Feat/collections (#1656)

(cherry picked from commit a49e1bc9c8)
2026-05-18 05:05:00 +02:00 · 2026-03-26 12:51:21 +08:00
parent f0c082773f
commit 90063b9417
8 changed files with 335 additions and 4 deletions
--- a/modelscope/cli/cli.py
+++ b/modelscope/cli/cli.py
@@ -13,6 +13,7 @@ from modelscope.cli.pipeline import PipelineCMD
 from modelscope.cli.plugins import PluginsCMD
 from modelscope.cli.scancache import ScanCacheCMD
 from modelscope.cli.server import ServerCMD
+from modelscope.cli.skills import SkillsCMD
 from modelscope.cli.upload import UploadCMD
 from modelscope.hub.constants import MODELSCOPE_ASCII
 from modelscope.utils.logger import get_logger
@@ -36,6 +37,7 @@ def run_cmd():

    CreateCMD.define_args(subparsers)
    DownloadCMD.define_args(subparsers)
+    SkillsCMD.define_args(subparsers)
    UploadCMD.define_args(subparsers)
    ClearCacheCMD.define_args(subparsers)

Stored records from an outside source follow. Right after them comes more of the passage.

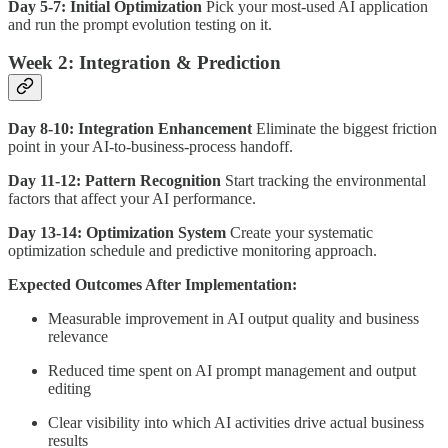
Day 5-7: Initial Optimization
Pick your most-used AI application
and run the prompt evolution testing on it.
Week 2: Integration & Prediction
Day 8-10: Integration Enhancement
Eliminate the biggest friction
point in your AI-to-business-process handoff.
Day 11-12: Pattern Recognition
Start tracking the environmental
factors that affect your AI performance.
Day 13-14: Optimization System
Create your systematic
optimization schedule and predictive monitoring approach.
Expected Outcomes After Implementation:
Measurable improvement in AI output quality and business
relevance
Reduced time spent on AI prompt management and output
editing
Clear visibility into which AI activities drive actual business
results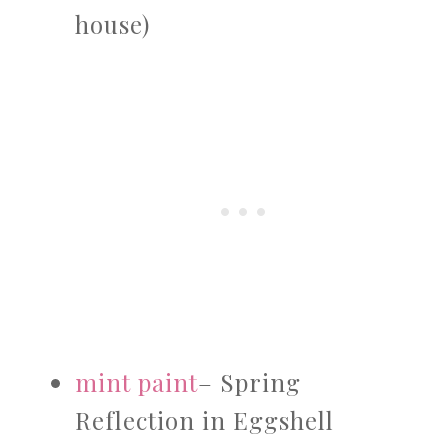
house)
mint paint
– Spring
Reflection in Eggshell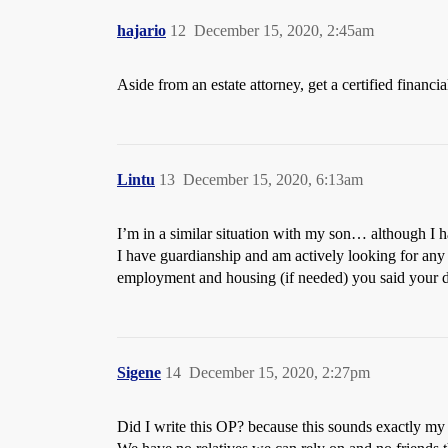
hajario
12
December 15, 2020, 2:45am
Aside from an estate attorney, get a certified financi
Lintu
13
December 15, 2020, 6:13am
I’m in a similar situation with my son… although I h
I have guardianship and am actively looking for any 
employment and housing (if needed) you said your da
Sigene
14
December 15, 2020, 2:27pm
Did I write this OP? because this sounds exactly my 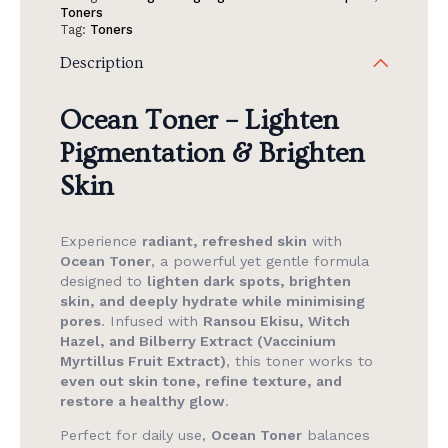
Toner
Toners
Get
Tag:
Toners
1
Ocean
Description
Toner
(FW
Only).
Ocean Toner
–
Lighten
quantity
Pigmentation & Brighten
Skin
Experience
radiant, refreshed skin
with
Ocean Toner
, a powerful yet gentle formula
designed to
lighten dark spots, brighten
skin, and deeply hydrate while minimising
pores
. Infused with
Ransou Ekisu, Witch
Hazel, and Bilberry Extract (Vaccinium
Myrtillus Fruit Extract)
, this toner works to
even out skin tone, refine texture, and
restore a healthy glow
.
Perfect for daily use,
Ocean Toner
balances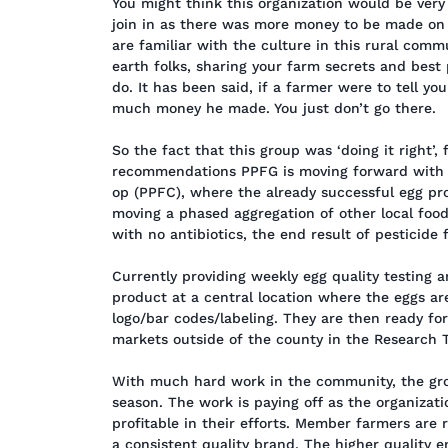
You might think this organization would be ver
join in as there was more money to be made on y
are familiar with the culture in this rural comm
earth folks, sharing your farm secrets and best 
do. It has been said, if a farmer were to tell y
much money he made. You just don’t go there.
So the fact that this group was ‘doing it right’, 
recommendations PPFG is moving forward with b
op (PPFC), where the already successful egg pro
moving a phased aggregation of other local food
with no antibiotics, the end result of pesticide
Currently providing weekly egg quality testing 
product at a central location where the eggs 
logo/bar codes/labeling. They are then ready fo
markets outside of the county in the Research T
With much hard work in the community, the grou
season. The work is paying off as the organizat
profitable in their efforts. Member farmers are 
a consistent quality brand. The higher quality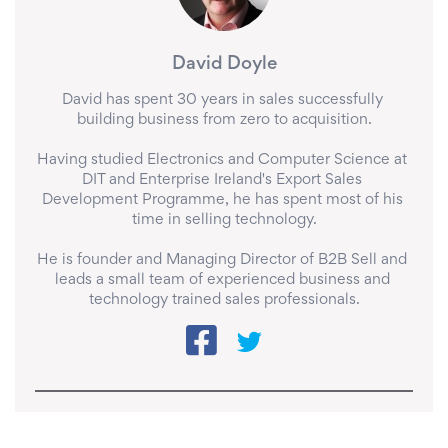
David Doyle
David has spent 30 years in sales successfully 
building business from zero to acquisition.

Having studied Electronics and Computer Science at 
DIT and Enterprise Ireland's Export Sales 
Development Programme, he has spent most of his 
time in selling technology.

He is founder and Managing Director of B2B Sell and 
leads a small team of experienced business and 
technology trained sales professionals.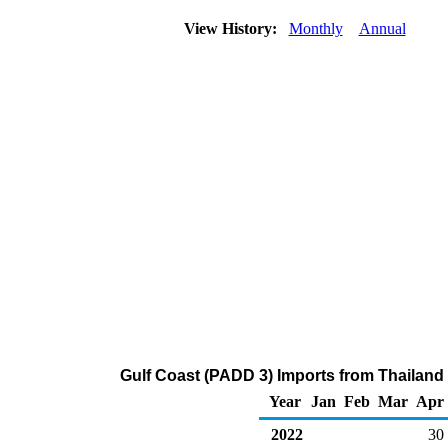
View History:
Monthly
Annual
Gulf Coast (PADD 3) Imports from Thailan
Year
Jan
Feb
Mar
Apr
2022
30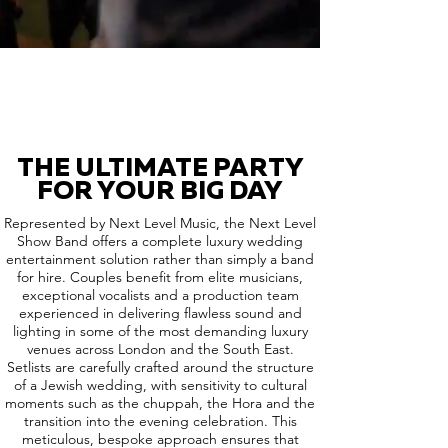
THE ULTIMATE PARTY
FOR YOUR BIG DAY
Represented by Next Level Music, the Next Level
Show Band offers a complete luxury wedding
entertainment solution rather than simply a band
for hire. Couples benefit from elite musicians,
exceptional vocalists and a production team
experienced in delivering flawless sound and
lighting in some of the most demanding luxury
venues across London and the South East.
Setlists are carefully crafted around the structure
of a Jewish wedding, with sensitivity to cultural
moments such as the chuppah, the Hora and the
transition into the evening celebration. This
meticulous, bespoke approach ensures that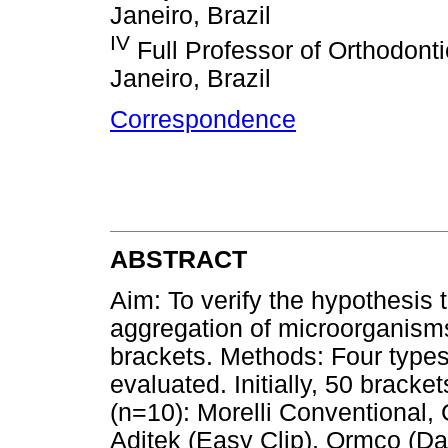
Janeiro, Brazil
IV
Full Professor of Orthodonti
Janeiro, Brazil
Correspondence
ABSTRACT
Aim: To verify the hypothesis t
aggregation of microorganism
brackets. Methods: Four types 
evaluated. Initially, 50 bracke
(n=10): Morelli Conventional,
Aditek (Easy Clip), Ormco (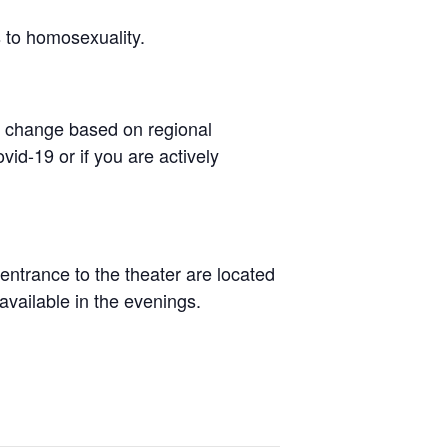
 to homosexuality.
to change based on regional
id-19 or if you are actively
ntrance to the theater are located
 available in the evenings.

    PluginsCMD.define_args(subparsers)
--- a/modelscope/cli/download.py
+++ b/modelscope/cli/download.py
@@ -1,16 +1,20 @@
 # Copyright (c) Alibaba, Inc. and its affiliates.
-import os
+import logging
 from argparse import ArgumentParser

 from modelscope.cli.base import CLICommand
+from modelscope.cli.utils import concurrent_download
 from modelscope.hub.api import HubApi
-from modelscope.hub.constants import DEFAULT_MAX_WORKERS
+from modelscope.hub.constants import DEFAULT_MAX_WORKERS, DEFAULT_SKILLS_DIR
 from modelscope.hub.file_download import (dataset_file_download,
                                          model_file_download)

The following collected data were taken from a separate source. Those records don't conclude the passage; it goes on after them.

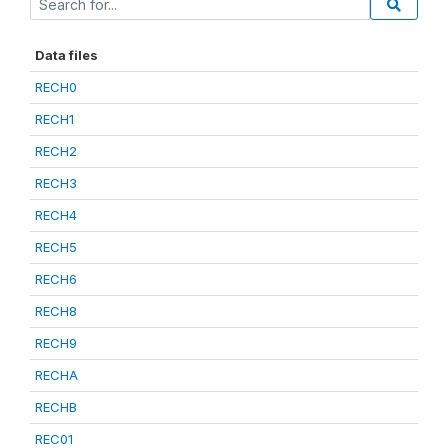
Data files
RECH0
RECH1
RECH2
RECH3
RECH4
RECH5
RECH6
RECH8
RECH9
RECHA
RECHB
REC01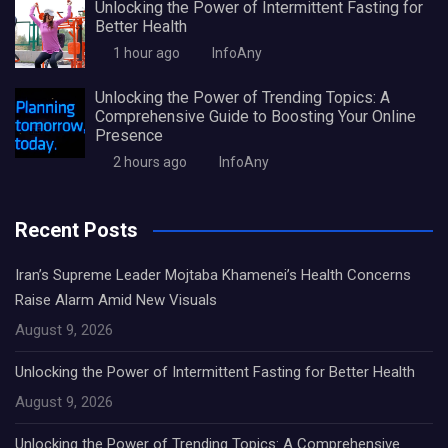
Unlocking the Power of Intermittent Fasting for
Better Health
1 hour ago
InfoAny
Unlocking the Power of Trending Topics: A
Comprehensive Guide to Boosting Your Online
Presence
2 hours ago
InfoAny
Recent Posts
Iran’s Supreme Leader Mojtaba Khamenei’s Health Concerns
Raise Alarm Amid New Visuals
August 9, 2026
Unlocking the Power of Intermittent Fasting for Better Health
August 9, 2026
Unlocking the Power of Trending Topics: A Comprehensive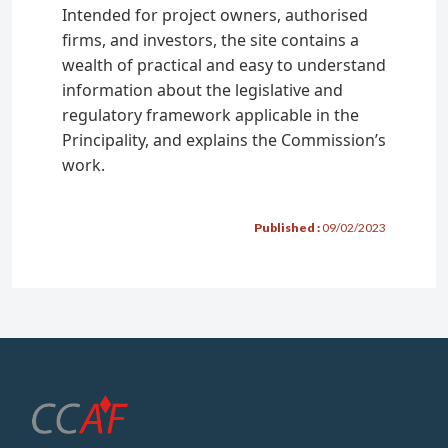
Intended for project owners, authorised
Penalties
firms, and investors, the site contains a
wealth of practical and easy to understand
Authorised Firms
information about the legislative and
regulatory framework applicable in the
Financial activities
Principality, and explains the Commission’s
Management, advisory services, and
work.
reception-transmission of orders
Custody-account keeping services
Published :
09/02/2023
Multi family office
Carrying out a financial activity
Formalities
Conditions
Applying for authorisation
Regulatory obligations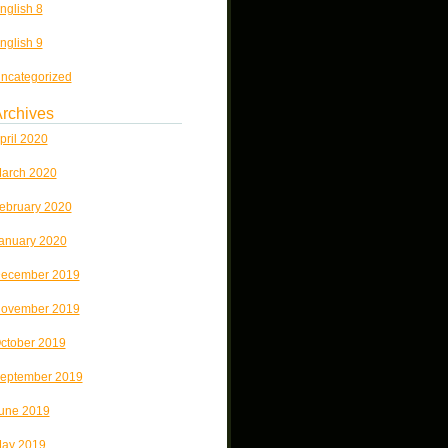
nglish 8
nglish 9
ncategorized
rchives
pril 2020
arch 2020
ebruary 2020
anuary 2020
ecember 2019
ovember 2019
ctober 2019
eptember 2019
une 2019
ay 2019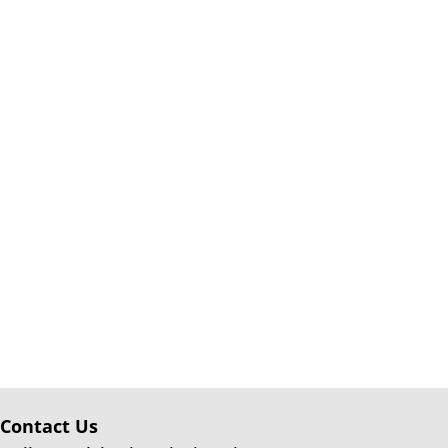
Contact Us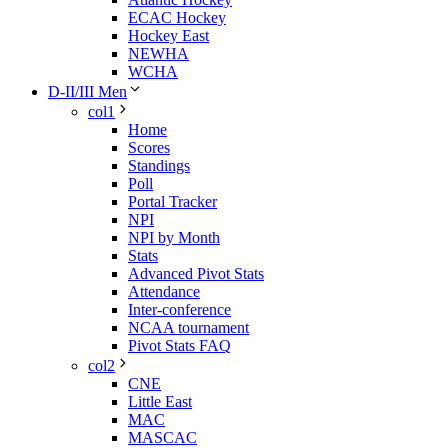
ECAC Hockey
Hockey East
NEWHA
WCHA
D-II/III Men
col1
Home
Scores
Standings
Poll
Portal Tracker
NPI
NPI by Month
Stats
Advanced Pivot Stats
Attendance
Inter-conference
NCAA tournament
Pivot Stats FAQ
col2
CNE
Little East
MAC
MASCAC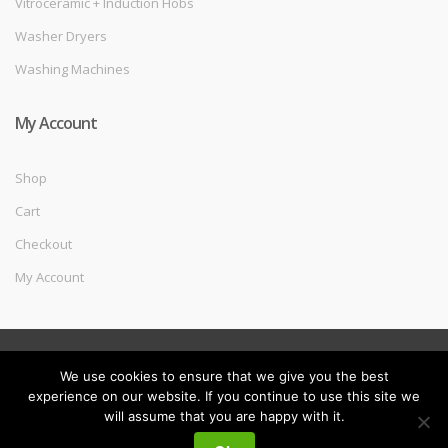
Vitroceramic + Induction Hobs
Washer Dryers
Washing Machines
My Account
Shop
Cart
Checkout
My Account
©
Melec Costa
- All Rights Reserved
We use cookies to ensure that we give you the best
experience on our website. If you continue to use this site we
will assume that you are happy with it.
My
Search
Search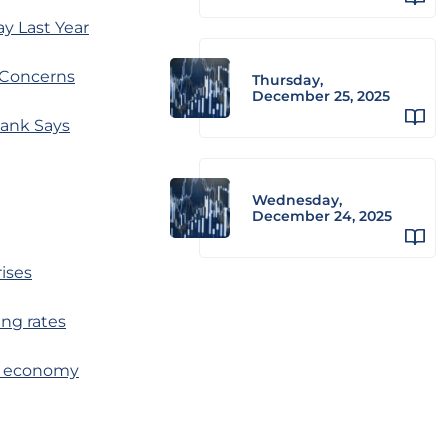
y Last Year
 Concerns
Thursday,
December 25, 2025
Bank Says
Wednesday,
December 24, 2025
rises
ing rates
 to economy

 from modelscope.hub.snapshot_download import (dataset_snapshot_download,
                                              snapshot_download)

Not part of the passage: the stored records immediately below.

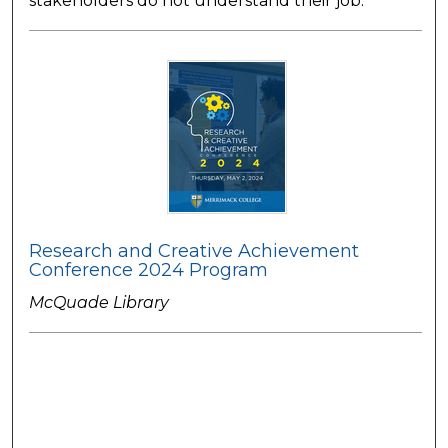
stakeholders do not understand their job.
Research and Creative Achievement
Conference 2024 Program
McQuade Library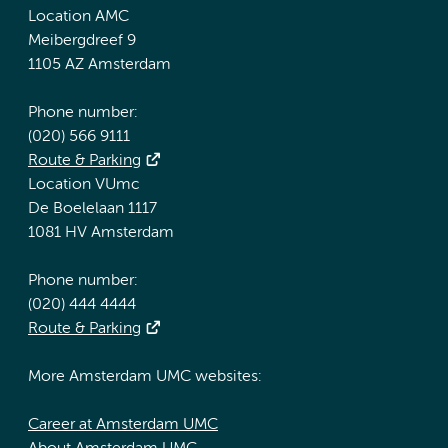
Location AMC
Meibergdreef 9
1105 AZ Amsterdam
Phone number:
(020) 566 9111
Route & Parking
Location VUmc
De Boelelaan 1117
1081 HV Amsterdam
Phone number:
(020) 444 4444
Route & Parking
More Amsterdam UMC websites:
Career at Amsterdam UMC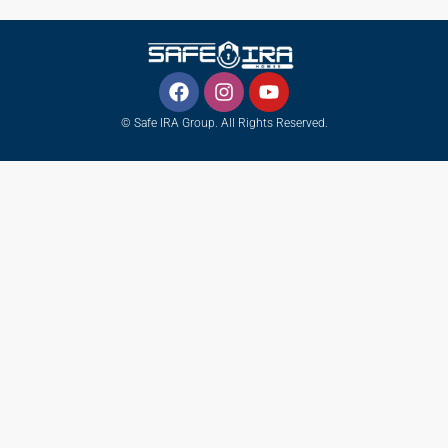
© Safe IRA Group. All Rights Reserved.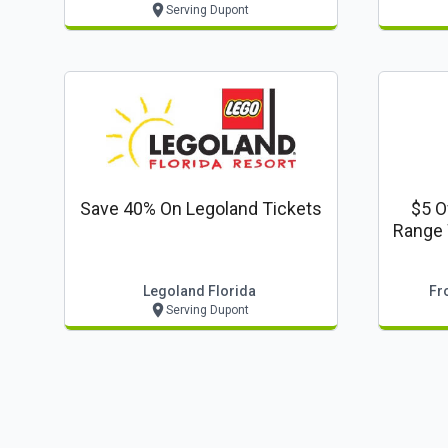
Serving Dupont
Save 40% On Legoland Tickets
$5 O
Range W
Legoland Florida
Fr
Serving Dupont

 from modelscope.hub.utils.utils import convert_patterns
 from modelscope.utils.constant import DEFAULT_DATASET_REVISION
+from modelscope.utils.logger import get_logger
+
+logger = get_logger(log_level=logging.WARNING)


 def subparser_func(args):
@@ -41,6 +45,11 @@ class DownloadCMD(CLICommand):
            type=str,
            help='The id of the dataset to be downloaded. For download, '
            'the id of either a model or dataset must be provided.')
+        group.add_argument(
+            '--collection',
+            type=str,
+            default=None,
+            help='The ID of the collection to download (skills only)')
        parser.add_argument(
            'repo_id',
            type=str,
@@ -122,8 +131,8 @@ class DownloadCMD(CLICommand):
                else:
                    raise Exception('Not support repo-type: %s'
                                    % self.args.repo_type)
-        if not self.args.model and not self.args.dataset:
-            raise Exception('Model or dataset must be set.')
+        if not self.args.model and not self.args.dataset and not self.args.collection:
+            raise Exception('Model, dataset, or collection must be set.')
        cookies = None
        if self.args.token is not None:
            api = HubApi()
@@ -191,5 +200,54 @@ class DownloadCMD(CLICommand):
            print(
                f'\nSuccessfully Downloaded from dataset {self.args.dataset}.\n'
            )
+        elif self.args.collection:
+            api = HubApi(token=self.args.token)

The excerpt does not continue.